__Data__
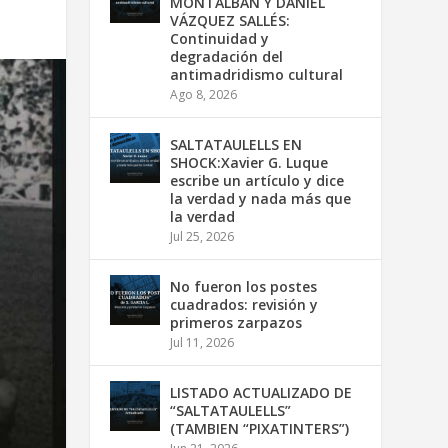
MONTALBÁN Y DANIEL
VÁZQUEZ SALLÉS:
Continuidad y
degradación del
antimadridismo cultural
Ago 8, 2026
SALTATAULELLS EN
SHOCK:Xavier G. Luque
escribe un artículo y dice
la verdad y nada más que
la verdad
Jul 25, 2026
No fueron los postes
cuadrados: revisión y
primeros zarpazos
Jul 11, 2026
LISTADO ACTUALIZADO DE
“SALTATAULELLS”
(TAMBIEN “PIXATINTERS”)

__Your instructions__
The line with "SHOCK:Xavier G. Luque", the last line of the data above, and every line between them should be duplicated exactly, with nothing else.

__Solution for this task__
SHOCK:Xavier G. Luque
escribe un artículo y dice
la verdad y nada más que
la verdad
Jul 25, 2026
No fueron los postes
cuadrados: revisión y
primeros zarpazos
Jul 11, 2026
LISTADO ACTUALIZADO DE
“SALTATAULELLS”
(TAMBIEN “PIXATINTERS”)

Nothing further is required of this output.